Moreover, applications for incentives for both export products and services export must meet the requirement that at least 50% of the RBE’s output is exported if the business enterprise is Filipino owned. For foreign-owned RBEs, the export requirement is at least 70%.
But Portoza stressed that this is just in the interim, as CREATE actually provides for a 70% export requirement regardless of whether the enterprise is Filipino or foreign owned, and this will be the future policy to be followed going forward.
In addition to preferred activities and export activities, the 2020 IPP also covers activities under special laws “where inclusion in the IPP is mandated for the purpose of incentives.” These special laws include the following:
• Industrial tree plantation
• Mining (limited to capital equipment incentive)

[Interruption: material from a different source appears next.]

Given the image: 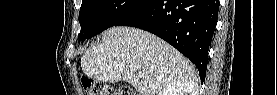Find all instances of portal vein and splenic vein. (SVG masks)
<instances>
[{"label":"portal vein and splenic vein","instance_id":"obj_1","mask_svg":"<svg viewBox=\"0 0 277 95\" xmlns=\"http://www.w3.org/2000/svg\"><path fill=\"white\" fill-rule=\"evenodd\" d=\"M144 75H143V73H138V77H143Z\"/></svg>","mask_w":277,"mask_h":95}]
</instances>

• Publication or printing of books/textbooks
• Refining, storage, marketing & distribution of petroleum products
• Rehabilitation, self-development and self-reliance of persons with disability
• Renewable energy
• Energy efficiency and conservation
On where businesses can submit their application for registration for incentives, Portoza said it should be filed with the IPA concerned, such as the BOI, FIRB or Philippine Economic Zone Authority.
“If it’s outside the zones, you go to the BOI and submit your application. The BOI or IPA concerned will evaluate the application for registration vis-à-vis the governing IPP for this year until the SIPP is issued. Once it qualifies under the IPP or SIPP, the BOI will make a decision. If it’s P1 billion and below, then the Board approves or disapproves it and informs the business enterprise or the applicant,” stated Portoza.
If the investment is more than P1 billion, the process takes a slightly longer route. The BOI Board will make a decision on the compliance of the registration and recommend to the FIRB what incentives may be given.
The FIRB Secretariat will then review and evaluate the IPA’s recommendation, and prepares and submits its report to the FIRB technical committee. The technical committee, in turn, may adopt or reject the Secretariat’s recommendation, and present its recommendation to the FIRB Board.
“Once the FIRB Board has made a decision, the same will be transmitted to the IPA concerned, and the IPA concerned will accordingly inform the business enterprise of the decision of the IPA concerned on the registration, and the decision of the FIRB on the tax incentives,” Portoza said.
She added that the processes are generally governed by the periods under the Ease of Doing Business Law.